On constate également que dans cette dynamique des controverses, des réseaux d'alliance entre médiateurs (journalistes, éditeurs, politiques, membres d'association,...) et scientifiques directement concernés se reconfigurent, se renforcent ou s'effacent. Les raisons de ces changements sont une vraie question sociologique.

Devant l'absence d'arènes médiatiques publiques où les argumentaires scientifiques se confronteraient, une forme de demande sociale s'exprime. C'est pourquoi je pense qu'il est temps qu'une séance publique à l'Académie des sciences s'organise, pour y répondre en partie, aux yeux de tous ceux qui se préoccupent de cette question : scientifiques, journalistes, politiques, mais également ingénieurs, éducateurs et membres d'association.

L'enjeu de cette séance ne serait pas de dire qui a raison et qui a tort, ni d'aboutir à un consensus, mais d'identifier, en toute transparence (et donc, encore une fois, au cours d'une séance publique...) les limites des connaissances actuelles sur la complexité de la question climatique.

L'autre intérêt d'une telle séance est qu'elle permettrait de lever un fâcheux paradoxe éthique : des controverses qui portent sur des fondements scientifiques (observations, théories et modèles) ne se gèrent pas dans les médias généralistes (et surtout pas dans le Figaro, Libération, Le Monde, RTL, C'est dans l'air, ou sur des sites internet rattachés à un laboratoire de recherche, ou encore au sein d'une école de formation à la recherche scientifique....).

Ceux qui pratiquent les sciences disposent de médias spécialisés dans la gestion du scepticisme. J'ose ici croire que l'Académie des sciences serait l'arène idéale pour la production de cette mise en scène de controverses.

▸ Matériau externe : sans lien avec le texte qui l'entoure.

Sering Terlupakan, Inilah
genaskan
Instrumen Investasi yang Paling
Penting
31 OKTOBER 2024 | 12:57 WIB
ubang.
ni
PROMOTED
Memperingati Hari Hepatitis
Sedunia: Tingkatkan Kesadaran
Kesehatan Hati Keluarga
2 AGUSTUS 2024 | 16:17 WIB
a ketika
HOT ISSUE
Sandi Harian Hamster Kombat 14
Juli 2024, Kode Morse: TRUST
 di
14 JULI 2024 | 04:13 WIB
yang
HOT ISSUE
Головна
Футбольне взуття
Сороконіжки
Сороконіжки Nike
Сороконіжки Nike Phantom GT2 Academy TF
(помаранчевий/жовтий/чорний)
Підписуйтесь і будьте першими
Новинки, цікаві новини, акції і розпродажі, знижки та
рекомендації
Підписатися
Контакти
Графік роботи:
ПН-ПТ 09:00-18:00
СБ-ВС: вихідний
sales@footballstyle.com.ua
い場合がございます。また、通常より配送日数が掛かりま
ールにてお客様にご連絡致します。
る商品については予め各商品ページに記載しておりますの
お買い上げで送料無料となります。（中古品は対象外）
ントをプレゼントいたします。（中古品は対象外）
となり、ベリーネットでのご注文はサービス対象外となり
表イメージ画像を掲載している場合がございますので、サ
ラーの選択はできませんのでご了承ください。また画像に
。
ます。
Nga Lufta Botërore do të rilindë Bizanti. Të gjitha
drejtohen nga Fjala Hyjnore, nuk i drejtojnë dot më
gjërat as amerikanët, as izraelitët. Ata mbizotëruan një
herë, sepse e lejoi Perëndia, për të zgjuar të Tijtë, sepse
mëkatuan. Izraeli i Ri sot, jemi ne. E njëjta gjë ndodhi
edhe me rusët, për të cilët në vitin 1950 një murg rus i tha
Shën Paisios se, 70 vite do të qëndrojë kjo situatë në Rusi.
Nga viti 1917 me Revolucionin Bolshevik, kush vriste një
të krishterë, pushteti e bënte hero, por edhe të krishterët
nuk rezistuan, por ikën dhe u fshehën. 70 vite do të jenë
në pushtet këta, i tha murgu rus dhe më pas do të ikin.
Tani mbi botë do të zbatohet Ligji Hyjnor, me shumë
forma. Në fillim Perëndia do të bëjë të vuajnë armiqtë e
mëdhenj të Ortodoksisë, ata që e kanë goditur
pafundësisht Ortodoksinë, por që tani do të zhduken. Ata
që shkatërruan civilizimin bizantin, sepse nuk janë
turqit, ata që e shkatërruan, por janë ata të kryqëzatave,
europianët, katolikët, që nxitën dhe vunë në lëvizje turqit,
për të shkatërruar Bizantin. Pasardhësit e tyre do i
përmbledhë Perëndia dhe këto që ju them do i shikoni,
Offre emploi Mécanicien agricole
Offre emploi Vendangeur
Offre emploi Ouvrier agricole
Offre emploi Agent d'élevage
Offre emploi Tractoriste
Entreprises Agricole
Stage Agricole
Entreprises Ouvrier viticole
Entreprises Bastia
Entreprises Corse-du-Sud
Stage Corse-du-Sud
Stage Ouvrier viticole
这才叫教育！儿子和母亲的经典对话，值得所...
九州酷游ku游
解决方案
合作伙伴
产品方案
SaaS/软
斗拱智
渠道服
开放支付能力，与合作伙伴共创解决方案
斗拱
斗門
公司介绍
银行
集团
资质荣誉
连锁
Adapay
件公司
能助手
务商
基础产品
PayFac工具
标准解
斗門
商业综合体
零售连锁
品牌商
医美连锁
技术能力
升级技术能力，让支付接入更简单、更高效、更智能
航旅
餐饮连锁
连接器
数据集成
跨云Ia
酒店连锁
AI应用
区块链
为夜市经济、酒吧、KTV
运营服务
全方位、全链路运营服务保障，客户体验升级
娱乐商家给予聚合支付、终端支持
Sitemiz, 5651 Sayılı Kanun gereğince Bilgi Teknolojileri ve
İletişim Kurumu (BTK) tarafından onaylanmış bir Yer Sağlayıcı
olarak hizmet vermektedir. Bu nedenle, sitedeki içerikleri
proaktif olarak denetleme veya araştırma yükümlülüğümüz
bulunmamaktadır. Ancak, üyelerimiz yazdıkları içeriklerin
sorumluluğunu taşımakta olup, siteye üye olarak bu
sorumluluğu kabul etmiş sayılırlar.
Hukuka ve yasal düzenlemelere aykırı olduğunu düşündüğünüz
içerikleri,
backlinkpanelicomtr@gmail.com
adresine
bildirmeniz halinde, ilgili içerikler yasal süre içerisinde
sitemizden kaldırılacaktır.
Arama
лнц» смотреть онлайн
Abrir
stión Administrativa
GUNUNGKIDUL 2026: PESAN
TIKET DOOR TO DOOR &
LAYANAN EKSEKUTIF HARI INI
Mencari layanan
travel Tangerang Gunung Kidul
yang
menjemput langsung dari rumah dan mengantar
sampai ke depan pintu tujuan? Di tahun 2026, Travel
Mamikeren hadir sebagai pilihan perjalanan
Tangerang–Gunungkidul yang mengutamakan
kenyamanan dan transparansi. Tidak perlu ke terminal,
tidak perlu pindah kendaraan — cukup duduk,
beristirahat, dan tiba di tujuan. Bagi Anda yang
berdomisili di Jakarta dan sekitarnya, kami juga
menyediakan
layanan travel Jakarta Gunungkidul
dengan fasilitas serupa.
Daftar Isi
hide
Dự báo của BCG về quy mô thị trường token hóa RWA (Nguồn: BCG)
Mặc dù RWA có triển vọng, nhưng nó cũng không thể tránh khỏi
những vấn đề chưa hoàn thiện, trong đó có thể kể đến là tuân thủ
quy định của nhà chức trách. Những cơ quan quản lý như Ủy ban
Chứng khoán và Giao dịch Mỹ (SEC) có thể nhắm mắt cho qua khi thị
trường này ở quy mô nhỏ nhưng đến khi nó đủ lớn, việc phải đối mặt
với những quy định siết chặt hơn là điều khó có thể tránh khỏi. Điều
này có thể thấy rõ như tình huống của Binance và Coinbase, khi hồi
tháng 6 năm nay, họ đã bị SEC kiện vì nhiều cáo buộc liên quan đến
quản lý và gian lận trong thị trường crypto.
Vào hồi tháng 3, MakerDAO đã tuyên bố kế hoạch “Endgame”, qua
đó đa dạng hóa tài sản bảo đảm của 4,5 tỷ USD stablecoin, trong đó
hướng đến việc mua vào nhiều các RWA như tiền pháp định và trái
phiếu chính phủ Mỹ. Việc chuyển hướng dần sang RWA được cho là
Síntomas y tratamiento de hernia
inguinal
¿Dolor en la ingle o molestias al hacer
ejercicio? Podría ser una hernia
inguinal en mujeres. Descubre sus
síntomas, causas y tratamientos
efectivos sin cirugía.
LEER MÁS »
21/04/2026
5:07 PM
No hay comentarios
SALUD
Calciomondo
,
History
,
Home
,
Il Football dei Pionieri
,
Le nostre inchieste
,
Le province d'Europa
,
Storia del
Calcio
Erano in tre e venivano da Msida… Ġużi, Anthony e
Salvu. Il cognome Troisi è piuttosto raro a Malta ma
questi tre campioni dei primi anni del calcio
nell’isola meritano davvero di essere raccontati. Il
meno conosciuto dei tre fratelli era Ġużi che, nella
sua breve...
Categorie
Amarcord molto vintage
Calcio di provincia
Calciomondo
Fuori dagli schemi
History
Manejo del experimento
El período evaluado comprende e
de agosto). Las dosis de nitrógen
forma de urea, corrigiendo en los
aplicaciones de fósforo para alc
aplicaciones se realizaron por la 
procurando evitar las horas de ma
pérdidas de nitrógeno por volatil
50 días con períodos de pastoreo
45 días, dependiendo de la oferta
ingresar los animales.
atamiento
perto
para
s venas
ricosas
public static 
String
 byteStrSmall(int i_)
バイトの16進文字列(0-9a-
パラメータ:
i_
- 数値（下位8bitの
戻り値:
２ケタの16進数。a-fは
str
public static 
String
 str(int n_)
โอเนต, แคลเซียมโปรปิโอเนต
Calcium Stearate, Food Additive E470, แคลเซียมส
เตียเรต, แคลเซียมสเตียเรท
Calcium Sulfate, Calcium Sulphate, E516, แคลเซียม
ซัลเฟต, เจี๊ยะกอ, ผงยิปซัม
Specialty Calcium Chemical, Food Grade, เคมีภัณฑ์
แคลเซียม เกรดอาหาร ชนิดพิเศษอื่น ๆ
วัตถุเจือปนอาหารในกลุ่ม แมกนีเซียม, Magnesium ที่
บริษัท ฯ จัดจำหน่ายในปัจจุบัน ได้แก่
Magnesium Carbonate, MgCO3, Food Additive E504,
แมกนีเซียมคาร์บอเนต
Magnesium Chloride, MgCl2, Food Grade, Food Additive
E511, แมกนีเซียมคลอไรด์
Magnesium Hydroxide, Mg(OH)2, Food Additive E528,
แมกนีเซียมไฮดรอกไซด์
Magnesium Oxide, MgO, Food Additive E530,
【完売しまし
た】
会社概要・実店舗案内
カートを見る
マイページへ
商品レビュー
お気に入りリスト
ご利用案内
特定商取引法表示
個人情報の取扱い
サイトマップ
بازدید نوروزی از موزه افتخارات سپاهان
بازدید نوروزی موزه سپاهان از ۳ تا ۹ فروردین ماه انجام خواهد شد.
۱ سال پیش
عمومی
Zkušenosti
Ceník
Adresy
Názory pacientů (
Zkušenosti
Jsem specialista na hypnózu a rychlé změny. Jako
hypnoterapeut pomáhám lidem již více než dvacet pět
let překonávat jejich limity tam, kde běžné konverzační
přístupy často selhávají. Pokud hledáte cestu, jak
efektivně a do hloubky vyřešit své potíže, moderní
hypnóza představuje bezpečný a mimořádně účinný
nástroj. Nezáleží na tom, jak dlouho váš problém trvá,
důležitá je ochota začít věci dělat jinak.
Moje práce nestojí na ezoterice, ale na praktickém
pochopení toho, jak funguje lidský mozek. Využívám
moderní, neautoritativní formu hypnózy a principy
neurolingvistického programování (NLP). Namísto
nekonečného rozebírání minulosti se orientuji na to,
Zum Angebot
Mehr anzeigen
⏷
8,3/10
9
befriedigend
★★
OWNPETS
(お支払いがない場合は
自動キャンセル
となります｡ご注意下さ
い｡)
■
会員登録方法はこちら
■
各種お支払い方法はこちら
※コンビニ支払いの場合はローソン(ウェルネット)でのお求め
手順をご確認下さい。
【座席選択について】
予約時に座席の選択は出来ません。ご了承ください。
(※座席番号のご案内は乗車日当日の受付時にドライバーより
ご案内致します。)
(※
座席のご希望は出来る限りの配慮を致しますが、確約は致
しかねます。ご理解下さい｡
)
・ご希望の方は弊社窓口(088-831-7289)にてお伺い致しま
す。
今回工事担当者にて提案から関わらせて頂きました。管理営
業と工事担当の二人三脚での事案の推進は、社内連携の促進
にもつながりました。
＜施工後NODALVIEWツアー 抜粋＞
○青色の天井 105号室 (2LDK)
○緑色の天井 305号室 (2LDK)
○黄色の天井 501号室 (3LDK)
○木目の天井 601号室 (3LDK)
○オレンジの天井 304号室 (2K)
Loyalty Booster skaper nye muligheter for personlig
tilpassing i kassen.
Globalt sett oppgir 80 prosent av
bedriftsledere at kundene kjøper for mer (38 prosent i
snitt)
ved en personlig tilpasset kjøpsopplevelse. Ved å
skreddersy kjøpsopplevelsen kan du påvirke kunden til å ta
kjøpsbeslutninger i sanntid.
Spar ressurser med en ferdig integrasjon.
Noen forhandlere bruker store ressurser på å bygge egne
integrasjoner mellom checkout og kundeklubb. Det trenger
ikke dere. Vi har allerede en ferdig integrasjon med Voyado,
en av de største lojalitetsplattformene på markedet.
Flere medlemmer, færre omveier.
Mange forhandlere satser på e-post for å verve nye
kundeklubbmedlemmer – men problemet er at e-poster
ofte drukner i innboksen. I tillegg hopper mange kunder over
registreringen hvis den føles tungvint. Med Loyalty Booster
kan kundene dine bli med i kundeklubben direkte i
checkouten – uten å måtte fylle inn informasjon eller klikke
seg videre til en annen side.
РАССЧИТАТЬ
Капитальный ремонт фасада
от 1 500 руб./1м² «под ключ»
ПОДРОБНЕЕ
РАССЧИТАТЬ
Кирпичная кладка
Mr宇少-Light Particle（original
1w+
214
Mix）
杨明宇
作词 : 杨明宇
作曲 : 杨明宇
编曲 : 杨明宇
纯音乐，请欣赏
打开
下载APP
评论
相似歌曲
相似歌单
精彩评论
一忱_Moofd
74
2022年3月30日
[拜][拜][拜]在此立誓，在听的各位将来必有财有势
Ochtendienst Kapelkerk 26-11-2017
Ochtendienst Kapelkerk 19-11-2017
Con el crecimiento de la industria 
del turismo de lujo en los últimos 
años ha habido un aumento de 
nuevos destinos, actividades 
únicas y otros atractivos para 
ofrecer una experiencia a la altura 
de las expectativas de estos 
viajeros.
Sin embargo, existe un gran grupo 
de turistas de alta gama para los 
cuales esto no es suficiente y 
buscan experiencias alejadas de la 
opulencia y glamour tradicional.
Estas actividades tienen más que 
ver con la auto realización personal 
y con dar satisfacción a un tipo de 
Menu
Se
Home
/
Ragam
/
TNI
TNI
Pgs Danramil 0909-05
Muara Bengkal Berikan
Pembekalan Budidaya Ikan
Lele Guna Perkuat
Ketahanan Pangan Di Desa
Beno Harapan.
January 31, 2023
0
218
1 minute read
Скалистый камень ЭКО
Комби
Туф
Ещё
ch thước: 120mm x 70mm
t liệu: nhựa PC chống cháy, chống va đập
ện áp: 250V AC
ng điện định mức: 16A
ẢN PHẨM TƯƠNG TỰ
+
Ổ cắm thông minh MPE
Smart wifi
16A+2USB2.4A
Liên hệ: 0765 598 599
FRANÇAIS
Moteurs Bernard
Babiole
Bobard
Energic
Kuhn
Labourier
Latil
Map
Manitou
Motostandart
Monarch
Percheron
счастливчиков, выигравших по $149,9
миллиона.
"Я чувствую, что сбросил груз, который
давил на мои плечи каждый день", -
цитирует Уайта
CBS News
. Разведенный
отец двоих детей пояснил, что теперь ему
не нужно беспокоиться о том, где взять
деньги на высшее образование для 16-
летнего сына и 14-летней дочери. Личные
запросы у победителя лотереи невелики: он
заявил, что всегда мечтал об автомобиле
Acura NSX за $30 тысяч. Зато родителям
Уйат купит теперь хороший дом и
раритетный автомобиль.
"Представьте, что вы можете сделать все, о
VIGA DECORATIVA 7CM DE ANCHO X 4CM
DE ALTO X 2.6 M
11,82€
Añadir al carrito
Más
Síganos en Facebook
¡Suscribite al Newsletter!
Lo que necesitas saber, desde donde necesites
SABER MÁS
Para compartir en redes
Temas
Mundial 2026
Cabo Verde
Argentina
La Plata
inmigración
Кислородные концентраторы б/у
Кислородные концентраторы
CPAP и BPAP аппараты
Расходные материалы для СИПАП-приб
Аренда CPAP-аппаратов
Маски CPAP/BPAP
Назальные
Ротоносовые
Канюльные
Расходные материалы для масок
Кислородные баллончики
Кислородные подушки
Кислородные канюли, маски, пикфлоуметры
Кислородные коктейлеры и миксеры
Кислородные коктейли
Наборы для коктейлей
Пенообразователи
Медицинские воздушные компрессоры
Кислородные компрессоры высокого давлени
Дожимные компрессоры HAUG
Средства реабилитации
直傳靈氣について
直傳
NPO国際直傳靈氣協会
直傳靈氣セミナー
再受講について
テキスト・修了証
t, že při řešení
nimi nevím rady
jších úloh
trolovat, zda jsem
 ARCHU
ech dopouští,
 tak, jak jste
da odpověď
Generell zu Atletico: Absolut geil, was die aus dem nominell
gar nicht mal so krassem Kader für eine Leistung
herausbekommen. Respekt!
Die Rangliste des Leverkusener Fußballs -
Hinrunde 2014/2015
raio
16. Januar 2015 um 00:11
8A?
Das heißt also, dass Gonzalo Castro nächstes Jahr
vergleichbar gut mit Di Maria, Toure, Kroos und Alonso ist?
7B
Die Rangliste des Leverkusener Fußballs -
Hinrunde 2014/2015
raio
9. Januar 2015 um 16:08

Cette mise en scène pourrait d'ailleurs se construire autour notamment des 10 points décrits dans le document produit par les climatologues français engagés dans "l'appel politique des 400". Un document d'ailleurs que tous les journalistes, quelque soit leur alliance ou leur neutralité et impartialité déclarées , doivent aujourd'hui avoir en main.

"Les 10 points relevés [...] nous semblent mériter une discussion approfondie et pourraient être abordés dans un débat scientifique que nous appelons de nos voeux."

  1. Température moyenne globale terrestre et marine
  2. Température moyenne globale « à haute résolution »
  3. Attribution du changement climatique observé
  4. Le climat du dernier millénaire
  5. Les carottes de glace et l'enregistrement du CO2
  6. Augmentation du niveau des mers
  7. Durée de vie des perturbations
  8. Rôle de l’activité solaire
  9. Rôle du CO2
  10. Fiabilité des modèles de climat

Extrait du document diffusé le 7 avril 2010 par les scientifiques signataires de l'appel politique de 400 (01 avril 2010).
Un bel exemple de reconfiguration de l'approche médiatique des controverses soulevées Vincent Courtillot.
Une approche moins autoritaire et arogante des controverses.... (ouf !) même s'il manque les noms des signataires ce coup-ci !

Il faudrait surtout que dans les semaines qui viennent les scientifiques qui remettent en question la part anthropique dans l'évolution climatique récente amendent ces dix points et les complètent : il n'y a pas que Vincent Courtillot, les argumentaires scientifiques de controverses n'étant que rarement bipolaires.

Un gros travail en perspective.... mais qui permettrait de remplir la fonction d'objectivation scientifique nécessaire au traitement transparent d'une question d'environnement et de développement dont les enjeux nous concernent tous, à plus ou moins long terme.